Azure Storage consists of three data services: Blob storage, File storage, and Queue storage. Blob storage supports both standard and premium storage, with premium storage using only SSDs for the fastest performance possible. Another feature is cool storage, allowing you to storage large amounts of rarely accessed data for a lower cost.
In this article, you learn about the following:
- the Azure Storage services
- the types of storage accounts
- accessing your blobs, queues, and files
- transferring data into or out of storage
- the many storage client libraries available.
Introducing the Azure Storage services
To use any of the services provided by Azure Storage -- Blob storage, File storage, and Queue storage -- you first create a storage account, and then you can transfer data to/from a specific service in that storage account.
Blobs are basically files like those that you store on your computer (or tablet, mobile device, and so on). They can be pictures, Microsoft Excel files, HTML files, virtual hard disks (VHDs), big data such as logs, database backups -- pretty much anything. Blobs are stored in containers, which are similar to folders.
After storing files in Blob storage, you can access them from anywhere in the world using URLs, the REST interface, or one of the Azure SDK storage client libraries. Storage client libraries are available for multiple languages, including Node.js, Java, PHP, Ruby, Python, and .NET.
There are three types of blobs -- block blobs, append blobs, and page blobs (used for VHD files).
- Block blobs are used to hold ordinary files up to about 4.7 TB.
- Page blobs are used to hold random access files up to 8 TB in size. These are used for the VHD files that back VMs.
- Append blobs are made up of blocks like the block blobs, but are optimized for append operations. These are used for things like logging information to the same blob from multiple VMs.

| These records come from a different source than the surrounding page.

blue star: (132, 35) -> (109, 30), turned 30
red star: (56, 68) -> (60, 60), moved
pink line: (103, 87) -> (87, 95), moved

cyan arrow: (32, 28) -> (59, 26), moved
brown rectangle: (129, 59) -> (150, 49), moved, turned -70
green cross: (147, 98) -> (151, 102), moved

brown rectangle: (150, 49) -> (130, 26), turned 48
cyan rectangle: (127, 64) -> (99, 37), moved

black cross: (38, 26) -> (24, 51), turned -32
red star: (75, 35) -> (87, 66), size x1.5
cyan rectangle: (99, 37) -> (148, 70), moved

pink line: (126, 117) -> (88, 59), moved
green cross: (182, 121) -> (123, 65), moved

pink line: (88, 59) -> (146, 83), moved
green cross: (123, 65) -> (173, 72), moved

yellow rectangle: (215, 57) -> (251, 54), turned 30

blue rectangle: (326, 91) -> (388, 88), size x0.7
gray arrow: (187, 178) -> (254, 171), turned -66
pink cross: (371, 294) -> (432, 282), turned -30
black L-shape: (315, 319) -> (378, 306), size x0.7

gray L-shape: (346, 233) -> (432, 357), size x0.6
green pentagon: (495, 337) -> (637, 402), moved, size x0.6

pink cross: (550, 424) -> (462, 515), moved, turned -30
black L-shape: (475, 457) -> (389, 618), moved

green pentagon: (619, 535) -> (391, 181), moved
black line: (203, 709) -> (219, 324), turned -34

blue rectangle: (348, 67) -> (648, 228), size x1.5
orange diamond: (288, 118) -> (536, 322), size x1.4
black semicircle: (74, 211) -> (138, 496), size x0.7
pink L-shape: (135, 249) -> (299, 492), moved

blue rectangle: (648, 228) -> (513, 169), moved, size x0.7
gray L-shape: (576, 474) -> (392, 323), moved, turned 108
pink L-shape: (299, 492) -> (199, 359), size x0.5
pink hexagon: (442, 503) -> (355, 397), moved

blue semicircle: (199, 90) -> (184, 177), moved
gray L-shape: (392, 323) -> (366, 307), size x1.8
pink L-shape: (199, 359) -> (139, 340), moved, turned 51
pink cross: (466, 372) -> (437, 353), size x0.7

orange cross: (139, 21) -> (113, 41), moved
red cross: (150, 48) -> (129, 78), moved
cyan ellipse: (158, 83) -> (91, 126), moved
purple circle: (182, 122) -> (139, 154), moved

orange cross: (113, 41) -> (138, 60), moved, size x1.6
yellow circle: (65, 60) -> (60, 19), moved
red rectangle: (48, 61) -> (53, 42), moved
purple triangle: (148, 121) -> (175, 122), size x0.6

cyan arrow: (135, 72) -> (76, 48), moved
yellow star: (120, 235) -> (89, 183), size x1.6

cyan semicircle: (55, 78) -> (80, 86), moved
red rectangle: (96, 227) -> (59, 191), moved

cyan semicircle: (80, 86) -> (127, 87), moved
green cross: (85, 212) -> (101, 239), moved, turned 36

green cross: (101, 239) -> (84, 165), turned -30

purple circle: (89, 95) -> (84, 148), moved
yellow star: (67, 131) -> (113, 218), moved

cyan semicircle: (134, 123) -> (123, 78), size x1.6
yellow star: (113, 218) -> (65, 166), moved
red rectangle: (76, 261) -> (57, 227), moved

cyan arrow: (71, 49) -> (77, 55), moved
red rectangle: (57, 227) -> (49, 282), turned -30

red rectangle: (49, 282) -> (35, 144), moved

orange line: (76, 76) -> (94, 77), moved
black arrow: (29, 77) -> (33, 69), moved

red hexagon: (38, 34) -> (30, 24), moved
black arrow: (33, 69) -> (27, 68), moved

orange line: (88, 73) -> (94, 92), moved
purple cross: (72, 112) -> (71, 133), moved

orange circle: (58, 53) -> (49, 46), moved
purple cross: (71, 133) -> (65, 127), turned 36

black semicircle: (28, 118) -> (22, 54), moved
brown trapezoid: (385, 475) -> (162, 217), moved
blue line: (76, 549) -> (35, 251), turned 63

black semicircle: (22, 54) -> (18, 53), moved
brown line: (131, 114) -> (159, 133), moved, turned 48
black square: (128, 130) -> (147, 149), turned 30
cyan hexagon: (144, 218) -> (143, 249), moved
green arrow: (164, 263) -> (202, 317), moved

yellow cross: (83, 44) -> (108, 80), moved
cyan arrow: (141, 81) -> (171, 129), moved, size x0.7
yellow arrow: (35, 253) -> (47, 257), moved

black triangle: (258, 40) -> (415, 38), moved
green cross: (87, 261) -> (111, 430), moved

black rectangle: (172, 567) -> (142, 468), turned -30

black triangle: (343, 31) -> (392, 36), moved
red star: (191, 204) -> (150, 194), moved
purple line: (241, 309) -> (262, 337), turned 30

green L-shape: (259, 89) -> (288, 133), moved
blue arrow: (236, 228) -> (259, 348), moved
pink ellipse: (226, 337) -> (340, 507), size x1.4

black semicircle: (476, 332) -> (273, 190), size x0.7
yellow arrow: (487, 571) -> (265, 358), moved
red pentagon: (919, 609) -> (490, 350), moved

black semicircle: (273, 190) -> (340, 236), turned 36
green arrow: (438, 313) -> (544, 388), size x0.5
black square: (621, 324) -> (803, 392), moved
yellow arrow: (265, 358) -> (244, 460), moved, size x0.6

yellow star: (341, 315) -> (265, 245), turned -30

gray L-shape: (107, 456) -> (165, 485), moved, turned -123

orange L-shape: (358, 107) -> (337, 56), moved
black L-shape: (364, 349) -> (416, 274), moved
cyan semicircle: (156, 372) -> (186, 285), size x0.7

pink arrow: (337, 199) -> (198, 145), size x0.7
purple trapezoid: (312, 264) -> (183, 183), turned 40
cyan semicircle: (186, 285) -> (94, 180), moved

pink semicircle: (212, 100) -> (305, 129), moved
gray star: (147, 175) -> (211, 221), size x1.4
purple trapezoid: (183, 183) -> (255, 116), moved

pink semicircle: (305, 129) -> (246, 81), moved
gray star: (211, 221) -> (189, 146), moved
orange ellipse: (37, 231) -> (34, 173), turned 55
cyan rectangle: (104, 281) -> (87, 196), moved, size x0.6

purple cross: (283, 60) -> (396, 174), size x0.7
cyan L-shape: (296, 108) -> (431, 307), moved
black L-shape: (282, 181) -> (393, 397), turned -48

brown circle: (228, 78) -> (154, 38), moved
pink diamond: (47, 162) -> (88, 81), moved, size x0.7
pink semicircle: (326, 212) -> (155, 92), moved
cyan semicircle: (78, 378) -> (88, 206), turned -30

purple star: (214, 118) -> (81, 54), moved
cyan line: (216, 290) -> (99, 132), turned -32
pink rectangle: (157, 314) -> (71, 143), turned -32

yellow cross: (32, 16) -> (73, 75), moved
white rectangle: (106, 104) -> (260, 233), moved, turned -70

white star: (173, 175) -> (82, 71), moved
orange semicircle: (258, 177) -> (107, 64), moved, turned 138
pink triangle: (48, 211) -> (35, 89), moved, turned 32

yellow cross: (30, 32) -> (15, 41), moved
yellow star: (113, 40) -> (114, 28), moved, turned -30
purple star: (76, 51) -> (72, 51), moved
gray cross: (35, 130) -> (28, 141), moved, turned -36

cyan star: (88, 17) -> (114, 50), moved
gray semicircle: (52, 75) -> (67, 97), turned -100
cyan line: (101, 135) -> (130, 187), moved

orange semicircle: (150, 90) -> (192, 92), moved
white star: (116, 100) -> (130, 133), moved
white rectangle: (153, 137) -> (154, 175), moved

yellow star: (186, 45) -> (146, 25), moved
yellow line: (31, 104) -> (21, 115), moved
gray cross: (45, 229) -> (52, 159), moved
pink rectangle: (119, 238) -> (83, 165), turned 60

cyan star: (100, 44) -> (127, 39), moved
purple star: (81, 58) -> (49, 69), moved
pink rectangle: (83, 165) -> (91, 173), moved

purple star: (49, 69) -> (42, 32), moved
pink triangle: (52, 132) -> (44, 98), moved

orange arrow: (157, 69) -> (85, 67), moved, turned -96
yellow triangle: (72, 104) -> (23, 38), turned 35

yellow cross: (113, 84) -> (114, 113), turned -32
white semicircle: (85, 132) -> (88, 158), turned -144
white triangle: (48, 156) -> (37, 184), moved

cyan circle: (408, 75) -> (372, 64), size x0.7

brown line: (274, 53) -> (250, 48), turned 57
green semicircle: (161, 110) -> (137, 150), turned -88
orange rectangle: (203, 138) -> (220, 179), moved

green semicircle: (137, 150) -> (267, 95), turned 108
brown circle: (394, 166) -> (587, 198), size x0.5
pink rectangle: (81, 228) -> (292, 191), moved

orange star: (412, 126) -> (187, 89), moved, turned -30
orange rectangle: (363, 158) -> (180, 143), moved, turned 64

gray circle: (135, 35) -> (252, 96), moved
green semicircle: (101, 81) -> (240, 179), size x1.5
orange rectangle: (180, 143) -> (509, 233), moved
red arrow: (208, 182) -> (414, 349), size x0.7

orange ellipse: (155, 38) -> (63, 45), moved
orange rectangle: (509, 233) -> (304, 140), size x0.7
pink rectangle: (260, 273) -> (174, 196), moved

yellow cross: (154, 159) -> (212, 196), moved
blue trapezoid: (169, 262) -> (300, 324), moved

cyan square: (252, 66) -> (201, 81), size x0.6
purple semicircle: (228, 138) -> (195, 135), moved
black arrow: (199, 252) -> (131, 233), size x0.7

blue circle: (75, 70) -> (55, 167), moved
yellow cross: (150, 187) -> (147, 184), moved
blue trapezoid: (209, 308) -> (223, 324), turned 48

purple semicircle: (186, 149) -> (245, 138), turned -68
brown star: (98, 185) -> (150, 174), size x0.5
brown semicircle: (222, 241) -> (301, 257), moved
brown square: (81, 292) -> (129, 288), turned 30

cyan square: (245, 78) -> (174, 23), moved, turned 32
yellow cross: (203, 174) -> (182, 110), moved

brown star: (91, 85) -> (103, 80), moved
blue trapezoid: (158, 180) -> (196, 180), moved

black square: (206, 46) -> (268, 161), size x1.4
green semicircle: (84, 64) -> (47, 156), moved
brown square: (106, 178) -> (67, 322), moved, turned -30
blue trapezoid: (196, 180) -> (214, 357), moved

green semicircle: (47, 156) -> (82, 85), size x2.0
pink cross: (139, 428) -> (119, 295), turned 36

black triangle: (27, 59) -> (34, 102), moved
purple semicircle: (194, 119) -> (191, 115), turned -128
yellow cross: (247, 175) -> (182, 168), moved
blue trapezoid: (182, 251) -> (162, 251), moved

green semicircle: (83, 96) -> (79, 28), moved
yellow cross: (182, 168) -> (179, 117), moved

For very large datasets where network constraints make uploading or downloading data to Blob storage over the wire unrealistic, you can ship a set of hard drives to Microsoft to import or export data directly from the data center. See Use the Microsoft Azure Import/Export Service to Transfer Data to Blob Storage.
The Azure Files service enables you to set up highly available network file shares that can be accessed by using the standard Server Message Block (SMB) protocol. That means that multiple VMs can share the same files with both read and write access. You can also read the files using the REST interface or the storage client libraries.
One thing that distinguishes Azure File storage from files on a corporate file share is that you can access the files from anywhere in the world using a URL that points to the file and includes a shared access signature (SAS) token. You can generate SAS tokens; they allow specific access to a private asset for a specific amount of time.
File shares can be used for many common scenarios:
Many on-premises applications use file shares. This feature makes it easier to migrate those applications that share data to Azure. If you mount the file share to the same drive letter that the on-premises application uses, the part of your application that accesses the file share should work with minimal, if any, changes.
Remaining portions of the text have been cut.